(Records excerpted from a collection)
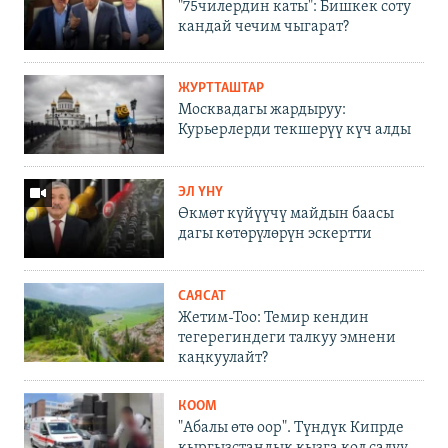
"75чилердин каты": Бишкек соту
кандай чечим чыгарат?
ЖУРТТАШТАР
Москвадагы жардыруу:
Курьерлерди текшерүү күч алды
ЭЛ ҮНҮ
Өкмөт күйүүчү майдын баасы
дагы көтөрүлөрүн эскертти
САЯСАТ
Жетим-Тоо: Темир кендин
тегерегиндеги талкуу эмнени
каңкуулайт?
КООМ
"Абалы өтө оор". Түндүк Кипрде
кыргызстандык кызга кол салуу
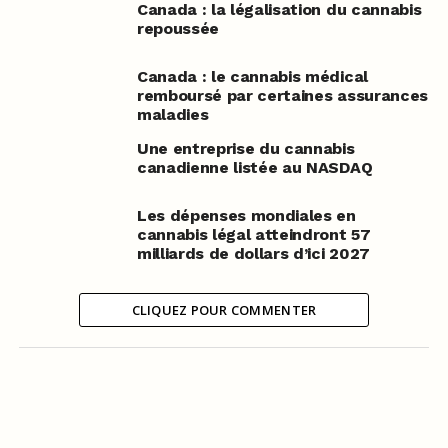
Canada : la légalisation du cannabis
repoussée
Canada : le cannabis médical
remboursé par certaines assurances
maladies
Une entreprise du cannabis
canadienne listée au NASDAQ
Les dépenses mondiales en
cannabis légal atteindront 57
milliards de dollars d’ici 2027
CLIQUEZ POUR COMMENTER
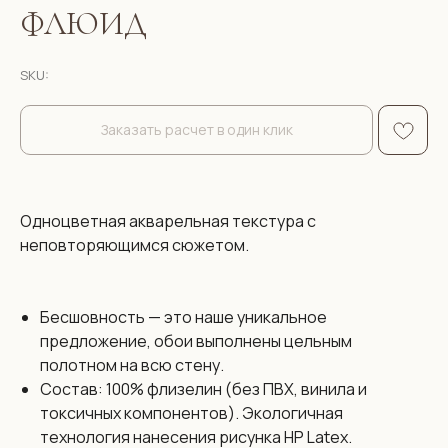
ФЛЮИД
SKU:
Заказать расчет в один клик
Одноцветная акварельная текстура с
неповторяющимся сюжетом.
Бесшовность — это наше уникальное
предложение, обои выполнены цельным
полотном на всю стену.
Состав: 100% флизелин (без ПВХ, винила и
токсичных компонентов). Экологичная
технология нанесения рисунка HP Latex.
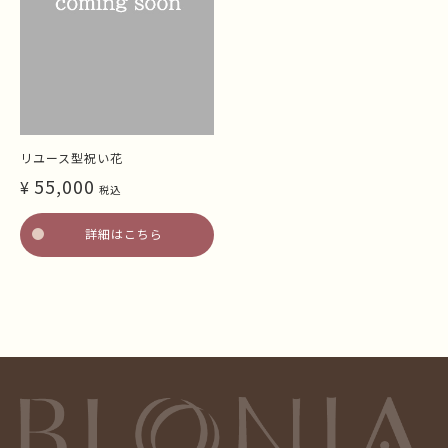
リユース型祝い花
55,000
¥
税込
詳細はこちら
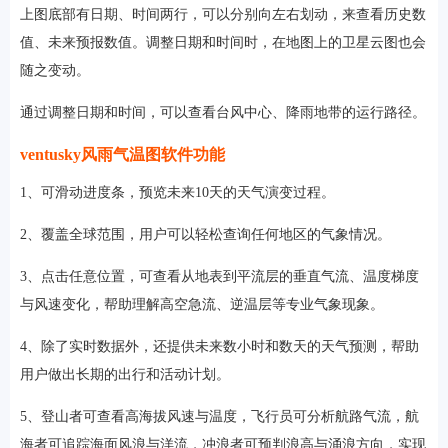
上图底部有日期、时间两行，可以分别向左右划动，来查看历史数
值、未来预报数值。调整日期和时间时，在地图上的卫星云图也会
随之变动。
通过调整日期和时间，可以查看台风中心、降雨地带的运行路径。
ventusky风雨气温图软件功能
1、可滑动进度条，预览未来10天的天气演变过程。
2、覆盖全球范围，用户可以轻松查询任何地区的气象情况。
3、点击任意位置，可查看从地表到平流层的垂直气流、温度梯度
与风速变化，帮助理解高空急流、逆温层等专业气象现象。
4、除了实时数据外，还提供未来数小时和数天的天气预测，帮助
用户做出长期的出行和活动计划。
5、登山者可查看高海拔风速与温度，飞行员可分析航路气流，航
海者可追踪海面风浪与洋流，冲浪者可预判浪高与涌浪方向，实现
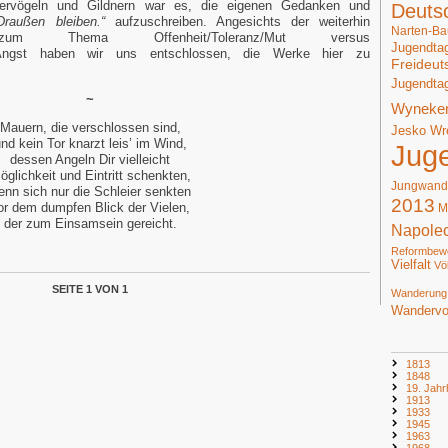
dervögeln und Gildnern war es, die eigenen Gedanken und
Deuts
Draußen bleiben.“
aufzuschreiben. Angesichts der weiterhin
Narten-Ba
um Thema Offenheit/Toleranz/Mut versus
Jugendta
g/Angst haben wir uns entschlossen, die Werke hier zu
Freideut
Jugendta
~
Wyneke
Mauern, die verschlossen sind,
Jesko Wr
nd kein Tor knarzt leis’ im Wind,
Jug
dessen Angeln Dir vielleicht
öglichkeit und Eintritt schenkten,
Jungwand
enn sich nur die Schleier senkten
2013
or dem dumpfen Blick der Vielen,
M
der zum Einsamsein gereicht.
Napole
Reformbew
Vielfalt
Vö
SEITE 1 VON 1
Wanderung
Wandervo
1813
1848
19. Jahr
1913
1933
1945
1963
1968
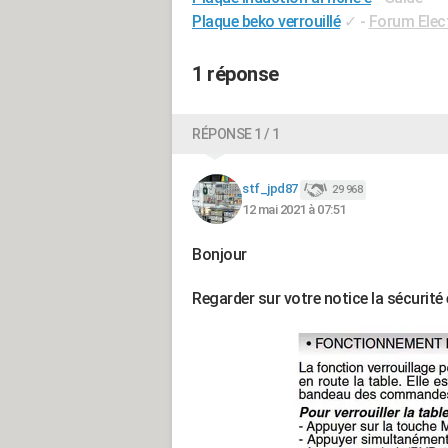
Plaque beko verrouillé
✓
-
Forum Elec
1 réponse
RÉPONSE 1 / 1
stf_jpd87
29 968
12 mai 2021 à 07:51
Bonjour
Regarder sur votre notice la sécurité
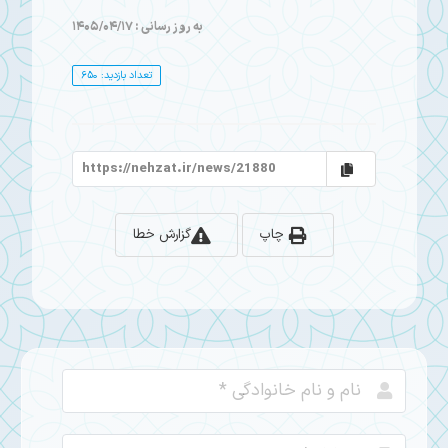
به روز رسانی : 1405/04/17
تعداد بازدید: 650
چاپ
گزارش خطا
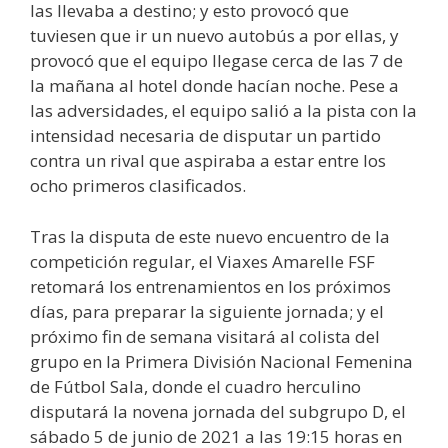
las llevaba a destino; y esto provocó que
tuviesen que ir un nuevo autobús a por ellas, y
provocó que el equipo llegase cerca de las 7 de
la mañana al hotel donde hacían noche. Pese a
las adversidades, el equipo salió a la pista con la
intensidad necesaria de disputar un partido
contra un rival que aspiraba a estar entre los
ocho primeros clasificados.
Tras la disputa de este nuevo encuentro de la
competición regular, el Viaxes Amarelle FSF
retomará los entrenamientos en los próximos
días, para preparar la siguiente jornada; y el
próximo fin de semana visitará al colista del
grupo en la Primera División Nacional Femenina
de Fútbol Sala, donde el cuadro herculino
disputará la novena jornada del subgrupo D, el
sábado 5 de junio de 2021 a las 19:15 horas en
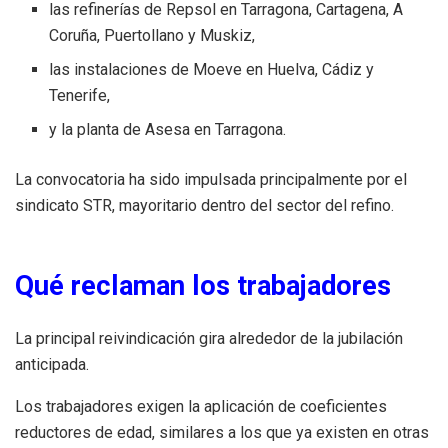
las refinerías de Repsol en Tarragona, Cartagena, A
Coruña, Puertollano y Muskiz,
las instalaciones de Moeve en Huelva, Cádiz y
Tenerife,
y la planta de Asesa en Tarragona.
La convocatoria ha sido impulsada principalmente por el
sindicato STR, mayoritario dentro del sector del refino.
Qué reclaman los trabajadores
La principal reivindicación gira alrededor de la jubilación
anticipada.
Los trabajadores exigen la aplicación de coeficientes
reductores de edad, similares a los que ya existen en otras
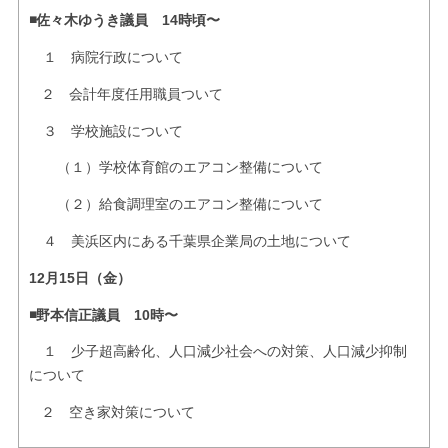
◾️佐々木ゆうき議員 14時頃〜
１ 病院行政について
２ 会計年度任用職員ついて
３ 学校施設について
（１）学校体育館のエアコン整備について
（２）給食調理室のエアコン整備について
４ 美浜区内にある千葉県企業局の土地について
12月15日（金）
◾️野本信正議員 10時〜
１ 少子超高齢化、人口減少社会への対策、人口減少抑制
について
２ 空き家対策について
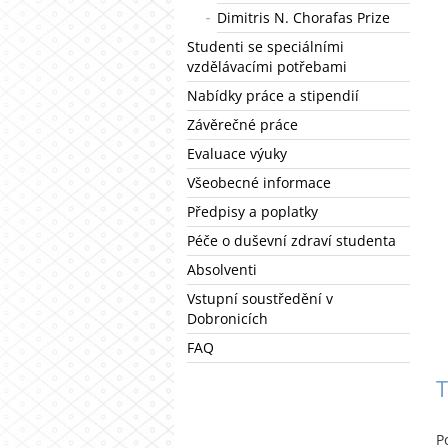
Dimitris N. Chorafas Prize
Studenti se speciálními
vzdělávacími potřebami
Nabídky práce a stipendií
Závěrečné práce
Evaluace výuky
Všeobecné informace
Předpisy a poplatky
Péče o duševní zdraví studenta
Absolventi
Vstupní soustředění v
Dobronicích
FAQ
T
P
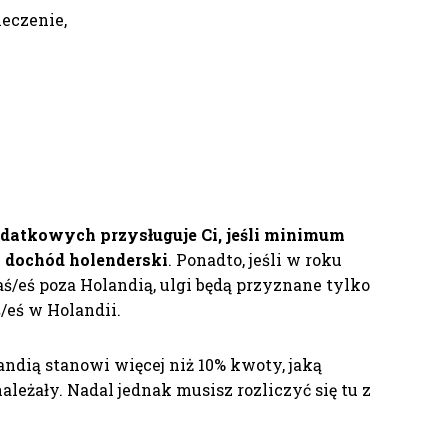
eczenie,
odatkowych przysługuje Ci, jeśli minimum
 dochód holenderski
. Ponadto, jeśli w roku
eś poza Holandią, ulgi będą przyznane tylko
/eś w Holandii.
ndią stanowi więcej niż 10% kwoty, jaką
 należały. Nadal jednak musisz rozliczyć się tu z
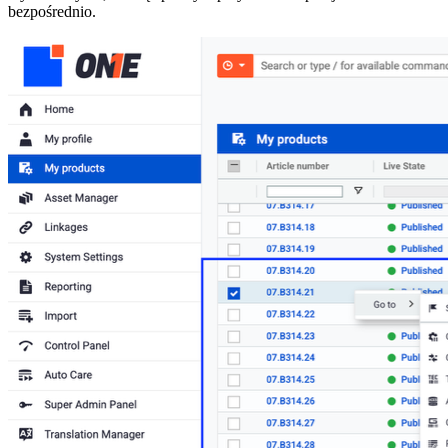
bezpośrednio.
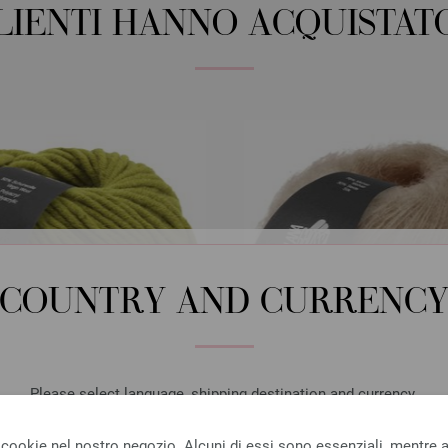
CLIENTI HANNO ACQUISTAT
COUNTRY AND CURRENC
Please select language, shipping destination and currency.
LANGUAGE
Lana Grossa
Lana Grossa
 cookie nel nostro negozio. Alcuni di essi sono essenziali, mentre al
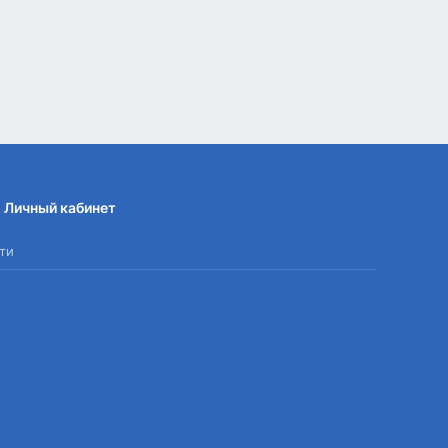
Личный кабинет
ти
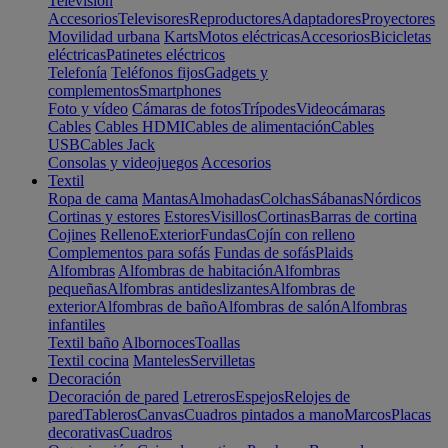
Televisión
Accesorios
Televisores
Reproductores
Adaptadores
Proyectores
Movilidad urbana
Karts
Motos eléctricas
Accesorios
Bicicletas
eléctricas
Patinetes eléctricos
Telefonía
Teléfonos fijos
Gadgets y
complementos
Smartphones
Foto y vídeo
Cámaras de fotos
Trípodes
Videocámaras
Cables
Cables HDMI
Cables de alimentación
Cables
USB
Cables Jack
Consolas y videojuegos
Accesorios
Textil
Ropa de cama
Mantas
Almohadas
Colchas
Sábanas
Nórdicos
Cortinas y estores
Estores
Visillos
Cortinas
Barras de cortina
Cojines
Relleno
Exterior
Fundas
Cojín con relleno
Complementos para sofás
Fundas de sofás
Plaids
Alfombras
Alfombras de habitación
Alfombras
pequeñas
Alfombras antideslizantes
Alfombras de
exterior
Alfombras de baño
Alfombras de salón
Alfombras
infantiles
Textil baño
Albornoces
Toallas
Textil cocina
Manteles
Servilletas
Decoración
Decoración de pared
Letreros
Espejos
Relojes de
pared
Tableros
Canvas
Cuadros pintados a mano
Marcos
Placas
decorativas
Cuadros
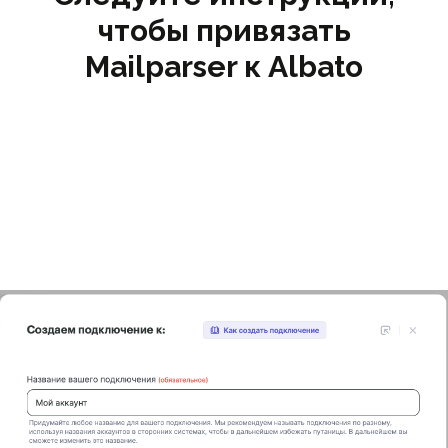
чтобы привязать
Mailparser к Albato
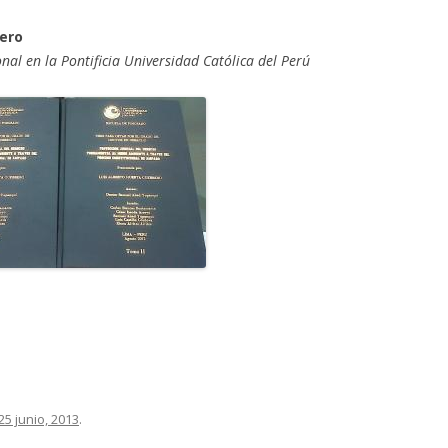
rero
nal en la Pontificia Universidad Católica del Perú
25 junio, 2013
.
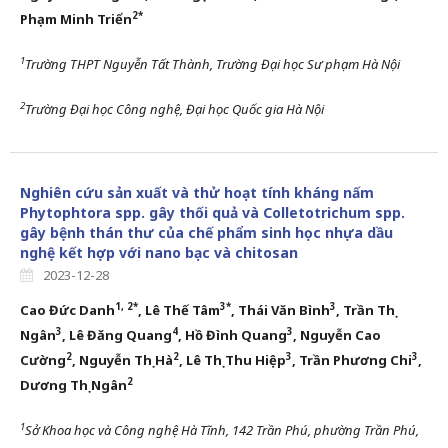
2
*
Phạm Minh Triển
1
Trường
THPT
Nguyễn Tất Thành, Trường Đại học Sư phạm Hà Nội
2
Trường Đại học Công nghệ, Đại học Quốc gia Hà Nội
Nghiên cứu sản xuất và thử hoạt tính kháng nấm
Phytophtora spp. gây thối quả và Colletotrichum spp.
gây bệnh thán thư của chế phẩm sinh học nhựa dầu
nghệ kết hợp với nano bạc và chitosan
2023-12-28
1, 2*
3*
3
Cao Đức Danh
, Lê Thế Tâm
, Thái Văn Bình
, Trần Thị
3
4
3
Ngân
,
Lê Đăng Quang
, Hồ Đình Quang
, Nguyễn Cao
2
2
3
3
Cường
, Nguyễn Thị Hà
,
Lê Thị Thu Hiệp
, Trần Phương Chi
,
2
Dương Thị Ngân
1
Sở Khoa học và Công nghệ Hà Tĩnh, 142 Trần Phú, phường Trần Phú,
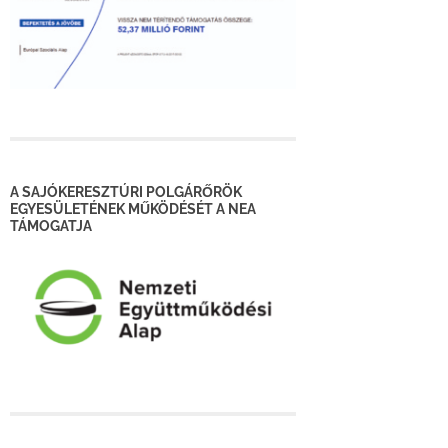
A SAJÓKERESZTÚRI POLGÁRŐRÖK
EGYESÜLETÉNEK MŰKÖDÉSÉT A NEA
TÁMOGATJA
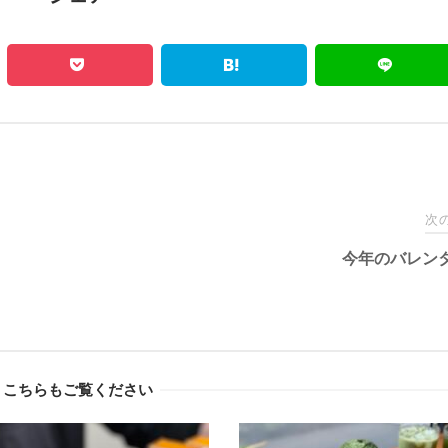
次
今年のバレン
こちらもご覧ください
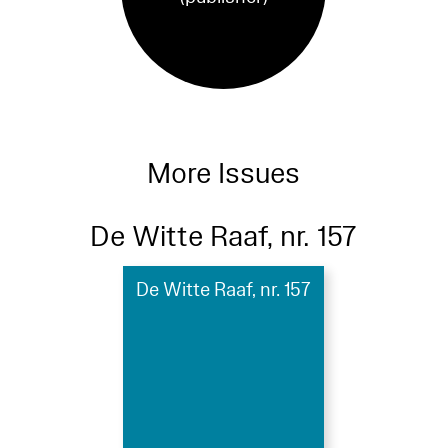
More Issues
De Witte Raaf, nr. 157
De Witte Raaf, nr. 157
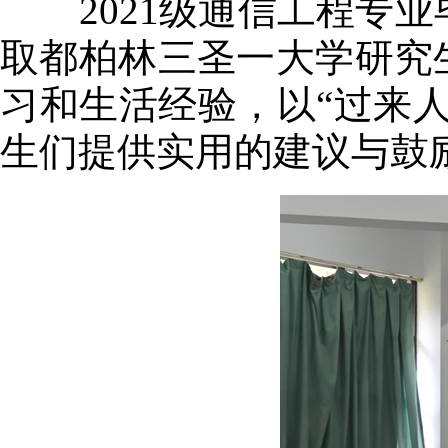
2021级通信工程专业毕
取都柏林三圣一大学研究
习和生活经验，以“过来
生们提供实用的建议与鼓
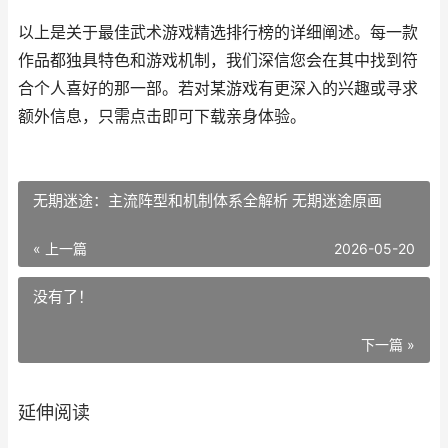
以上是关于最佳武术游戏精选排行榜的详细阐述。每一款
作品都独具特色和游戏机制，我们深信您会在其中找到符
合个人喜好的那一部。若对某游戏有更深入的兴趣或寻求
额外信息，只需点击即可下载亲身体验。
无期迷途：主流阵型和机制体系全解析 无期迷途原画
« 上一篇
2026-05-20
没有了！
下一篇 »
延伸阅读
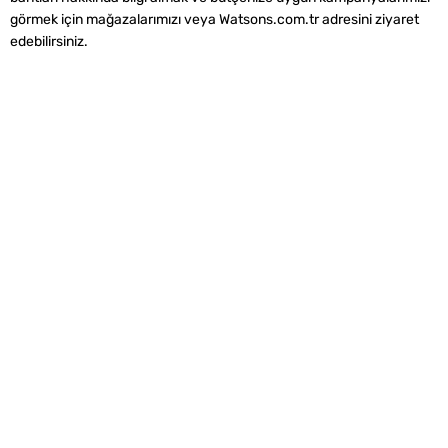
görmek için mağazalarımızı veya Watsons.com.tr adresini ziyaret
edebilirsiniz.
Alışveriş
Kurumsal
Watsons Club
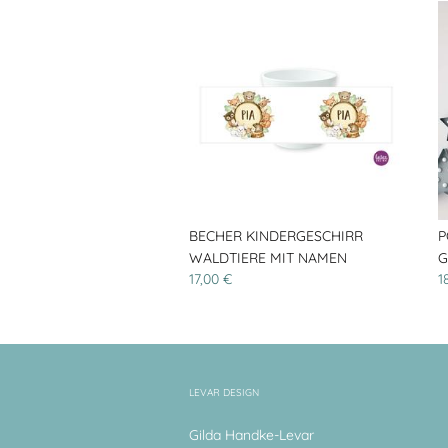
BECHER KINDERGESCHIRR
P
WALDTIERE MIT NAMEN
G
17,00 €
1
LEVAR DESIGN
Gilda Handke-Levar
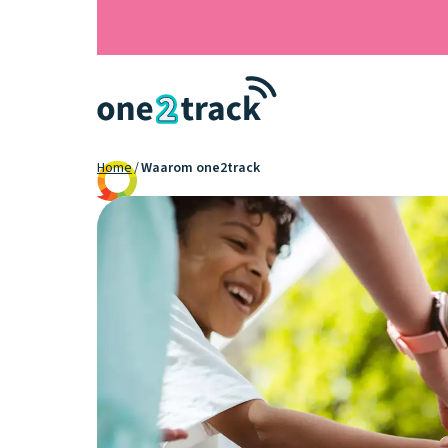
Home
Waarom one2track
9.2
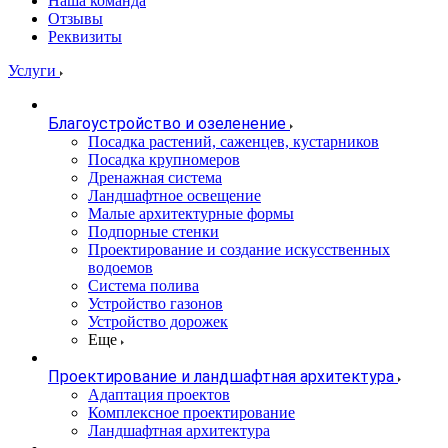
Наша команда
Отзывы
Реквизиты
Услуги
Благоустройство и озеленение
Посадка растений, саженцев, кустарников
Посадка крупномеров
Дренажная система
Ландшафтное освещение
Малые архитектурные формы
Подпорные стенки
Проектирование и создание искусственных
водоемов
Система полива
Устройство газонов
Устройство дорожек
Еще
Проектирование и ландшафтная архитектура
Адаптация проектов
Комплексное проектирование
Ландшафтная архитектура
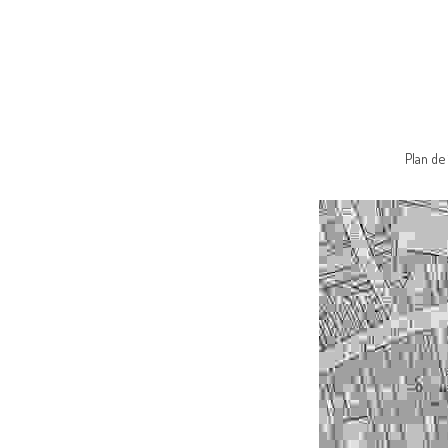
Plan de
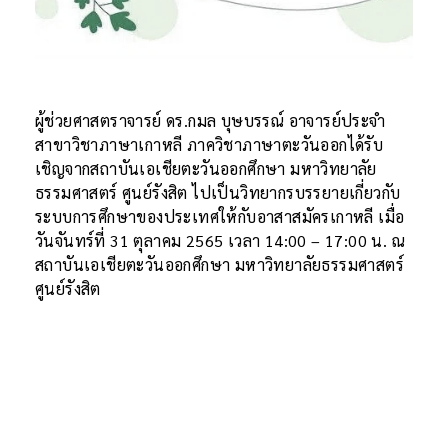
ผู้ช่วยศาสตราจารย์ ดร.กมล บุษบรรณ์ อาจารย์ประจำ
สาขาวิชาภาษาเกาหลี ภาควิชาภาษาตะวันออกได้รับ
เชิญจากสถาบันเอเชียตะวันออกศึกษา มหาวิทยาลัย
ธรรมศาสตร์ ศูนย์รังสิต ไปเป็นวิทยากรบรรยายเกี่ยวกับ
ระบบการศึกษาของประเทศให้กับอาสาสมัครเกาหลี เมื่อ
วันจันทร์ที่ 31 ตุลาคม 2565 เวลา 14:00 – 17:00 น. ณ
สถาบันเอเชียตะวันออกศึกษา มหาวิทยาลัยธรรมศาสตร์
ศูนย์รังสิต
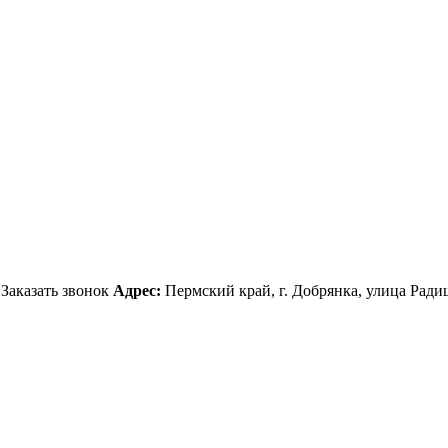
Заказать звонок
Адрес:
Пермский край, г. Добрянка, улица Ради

ABOUT THIS TASK:
Answer with a single number, the count of lines in the data that contain "Trường".

SOLUTION TO THIS TASK:
3